(Page-level text extractions)
########################################

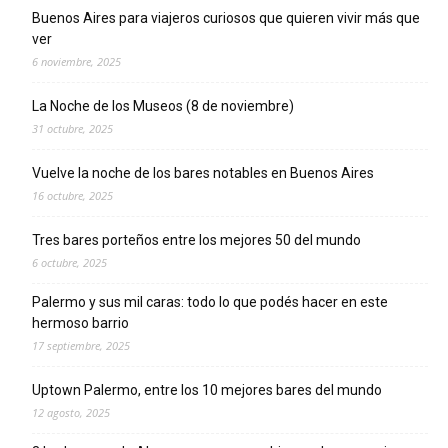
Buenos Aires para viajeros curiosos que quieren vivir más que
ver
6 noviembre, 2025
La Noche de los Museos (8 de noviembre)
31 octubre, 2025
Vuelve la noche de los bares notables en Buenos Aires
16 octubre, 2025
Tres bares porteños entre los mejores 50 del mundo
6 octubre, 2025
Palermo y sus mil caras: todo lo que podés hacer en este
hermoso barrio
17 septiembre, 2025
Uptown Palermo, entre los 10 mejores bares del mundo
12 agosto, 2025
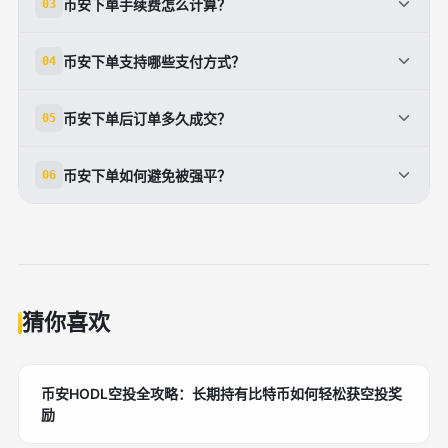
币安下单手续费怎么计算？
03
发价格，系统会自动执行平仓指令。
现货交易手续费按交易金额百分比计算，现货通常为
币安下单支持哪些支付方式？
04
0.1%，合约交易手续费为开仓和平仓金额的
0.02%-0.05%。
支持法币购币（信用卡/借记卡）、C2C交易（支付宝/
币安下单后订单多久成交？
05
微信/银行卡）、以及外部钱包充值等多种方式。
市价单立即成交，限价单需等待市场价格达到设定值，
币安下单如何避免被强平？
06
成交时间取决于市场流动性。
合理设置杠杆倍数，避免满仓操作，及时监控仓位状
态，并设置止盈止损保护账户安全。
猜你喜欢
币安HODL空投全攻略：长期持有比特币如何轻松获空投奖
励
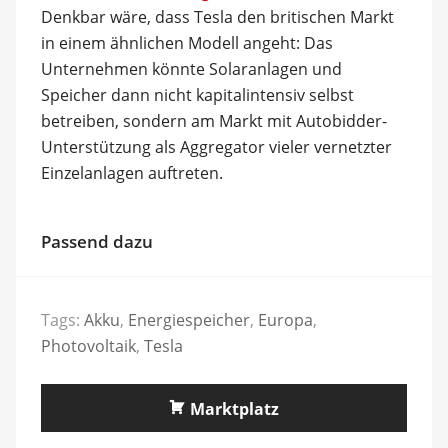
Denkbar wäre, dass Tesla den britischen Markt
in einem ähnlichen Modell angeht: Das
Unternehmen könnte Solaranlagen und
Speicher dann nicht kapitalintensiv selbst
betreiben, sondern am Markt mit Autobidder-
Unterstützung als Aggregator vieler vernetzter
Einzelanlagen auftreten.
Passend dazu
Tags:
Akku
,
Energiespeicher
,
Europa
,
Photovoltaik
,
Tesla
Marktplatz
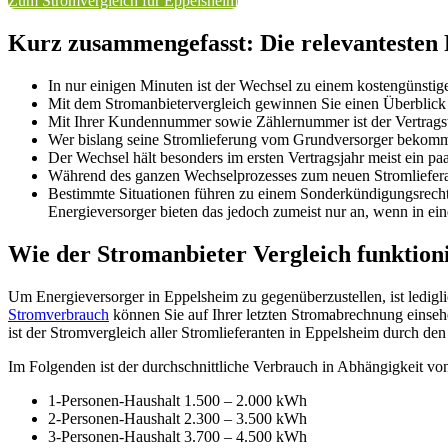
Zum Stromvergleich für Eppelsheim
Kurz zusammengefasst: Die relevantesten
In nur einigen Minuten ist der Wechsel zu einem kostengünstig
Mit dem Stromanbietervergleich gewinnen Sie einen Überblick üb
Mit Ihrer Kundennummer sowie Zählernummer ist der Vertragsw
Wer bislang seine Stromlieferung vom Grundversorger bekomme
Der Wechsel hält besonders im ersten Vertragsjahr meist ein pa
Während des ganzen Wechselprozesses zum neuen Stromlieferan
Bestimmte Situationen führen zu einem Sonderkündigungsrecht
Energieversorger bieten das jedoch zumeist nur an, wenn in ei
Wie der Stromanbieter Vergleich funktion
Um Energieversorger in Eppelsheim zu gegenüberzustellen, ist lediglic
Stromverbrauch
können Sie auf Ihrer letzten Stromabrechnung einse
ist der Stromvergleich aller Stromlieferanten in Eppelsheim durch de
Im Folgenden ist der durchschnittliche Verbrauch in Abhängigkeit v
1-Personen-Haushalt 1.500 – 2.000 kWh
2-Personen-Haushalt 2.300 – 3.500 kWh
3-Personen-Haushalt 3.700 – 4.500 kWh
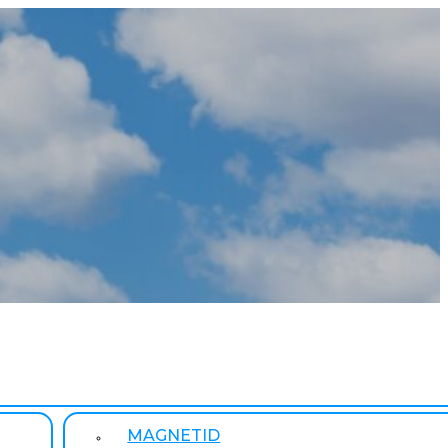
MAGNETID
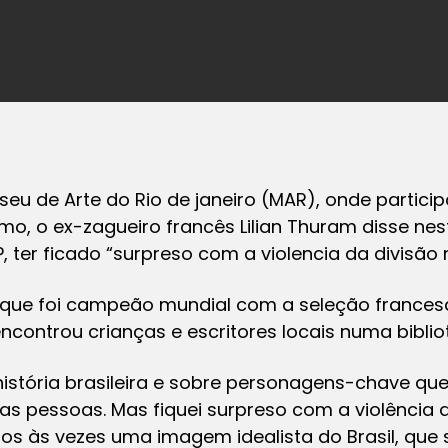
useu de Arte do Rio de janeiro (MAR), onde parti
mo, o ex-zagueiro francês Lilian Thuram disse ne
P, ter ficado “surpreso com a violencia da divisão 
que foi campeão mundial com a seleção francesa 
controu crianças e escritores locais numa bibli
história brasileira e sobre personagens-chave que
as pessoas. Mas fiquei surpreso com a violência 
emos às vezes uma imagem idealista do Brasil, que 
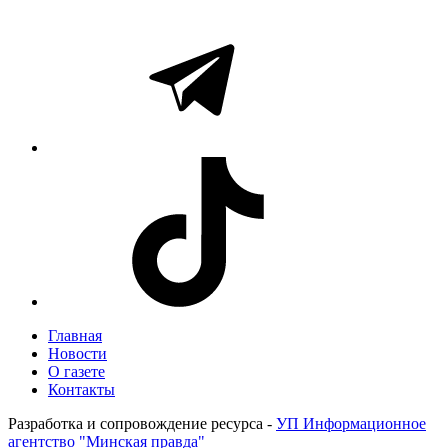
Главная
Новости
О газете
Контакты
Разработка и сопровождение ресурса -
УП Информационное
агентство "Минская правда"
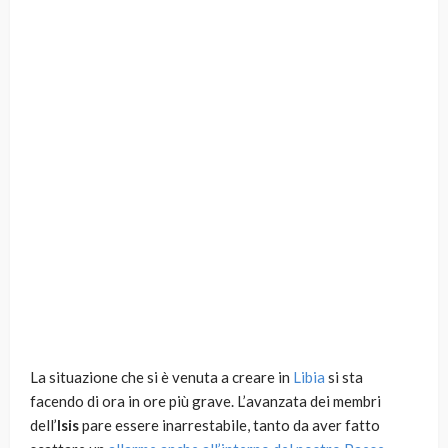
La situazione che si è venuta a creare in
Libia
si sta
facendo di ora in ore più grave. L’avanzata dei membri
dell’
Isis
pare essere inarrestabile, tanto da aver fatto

########################################

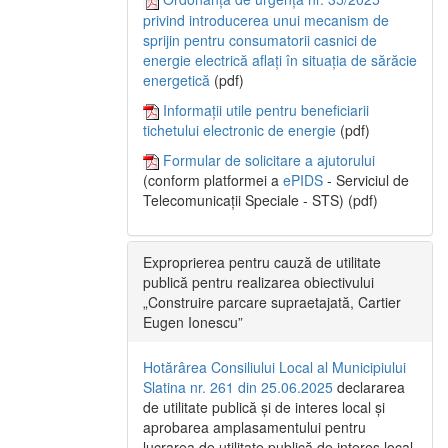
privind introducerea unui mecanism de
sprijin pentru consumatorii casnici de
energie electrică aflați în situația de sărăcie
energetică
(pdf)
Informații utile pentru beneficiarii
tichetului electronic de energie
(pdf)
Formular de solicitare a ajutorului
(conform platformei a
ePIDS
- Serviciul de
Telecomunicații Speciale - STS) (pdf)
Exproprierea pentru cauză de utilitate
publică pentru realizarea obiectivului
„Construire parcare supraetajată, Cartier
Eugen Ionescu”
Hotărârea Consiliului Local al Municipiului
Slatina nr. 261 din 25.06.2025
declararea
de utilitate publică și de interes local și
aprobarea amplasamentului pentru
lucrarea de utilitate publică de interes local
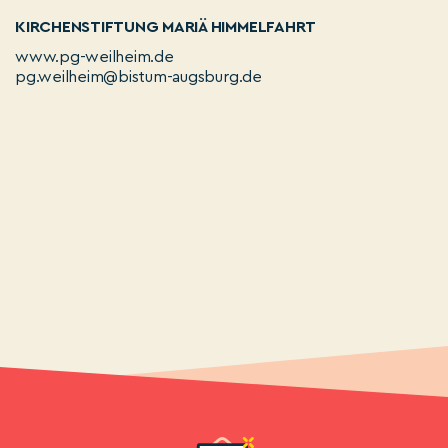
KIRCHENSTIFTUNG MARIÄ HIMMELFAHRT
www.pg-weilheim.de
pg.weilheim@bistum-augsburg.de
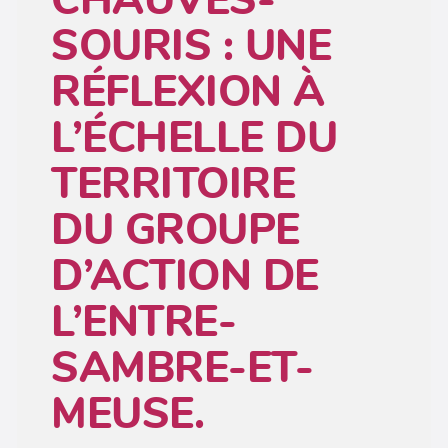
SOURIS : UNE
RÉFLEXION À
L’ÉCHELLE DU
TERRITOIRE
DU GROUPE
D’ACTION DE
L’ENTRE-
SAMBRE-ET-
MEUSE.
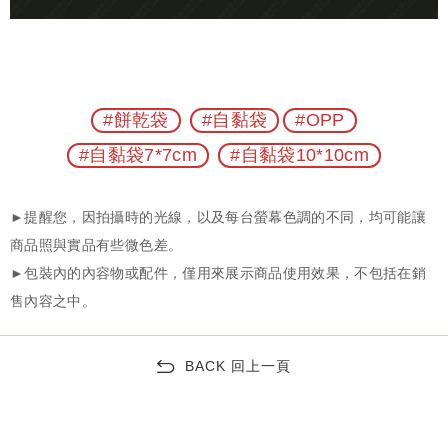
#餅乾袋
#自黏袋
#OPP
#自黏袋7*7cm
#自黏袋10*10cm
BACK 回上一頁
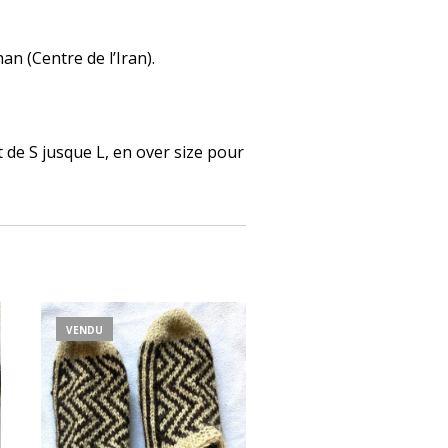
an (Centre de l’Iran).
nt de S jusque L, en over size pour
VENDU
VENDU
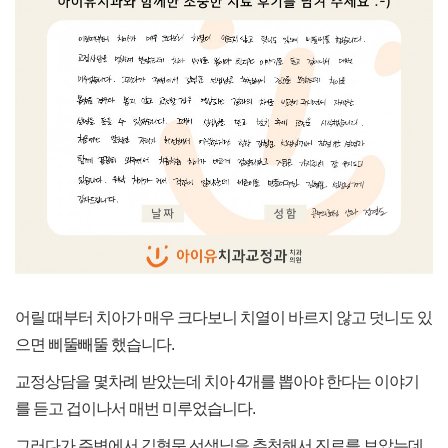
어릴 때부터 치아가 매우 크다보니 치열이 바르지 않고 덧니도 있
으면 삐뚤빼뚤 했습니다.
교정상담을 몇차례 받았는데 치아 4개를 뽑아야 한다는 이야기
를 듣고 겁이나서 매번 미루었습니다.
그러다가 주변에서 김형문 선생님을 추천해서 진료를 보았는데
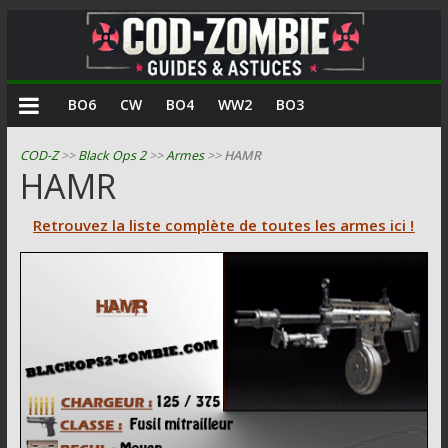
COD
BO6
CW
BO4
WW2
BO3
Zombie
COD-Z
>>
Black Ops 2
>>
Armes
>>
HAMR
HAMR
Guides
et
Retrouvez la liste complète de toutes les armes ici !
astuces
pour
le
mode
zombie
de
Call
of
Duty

########################################

**Problem details**
Write back the stretch of lines above that begins with the line holding "Passend dazu" and ends with the line holding "können Sie auf", both included, exactly as written. Pictures stay out.

**Result for this exercise**
Passend dazu
Tags:
Akku
,
Energiespeicher
,
Europa
,
Photovoltaik
,
Tesla
Marktplatz
Zum Stromvergleich für Eppelsheim
Kurz zusammengefasst: Die relevantesten
In nur einigen Minuten ist der Wechsel zu einem kostengünstig
Mit dem Stromanbietervergleich gewinnen Sie einen Überblick üb
Mit Ihrer Kundennummer sowie Zählernummer ist der Vertragsw
Wer bislang seine Stromlieferung vom Grundversorger bekomme
Der Wechsel hält besonders im ersten Vertragsjahr meist ein pa
Während des ganzen Wechselprozesses zum neuen Stromlieferan
Bestimmte Situationen führen zu einem Sonderkündigungsrecht
Energieversorger bieten das jedoch zumeist nur an, wenn in ei
Wie der Stromanbieter Vergleich funktion
Um Energieversorger in Eppelsheim zu gegenüberzustellen, ist lediglic
Stromverbrauch
können Sie auf Ihrer letzten Stromabrechnung einse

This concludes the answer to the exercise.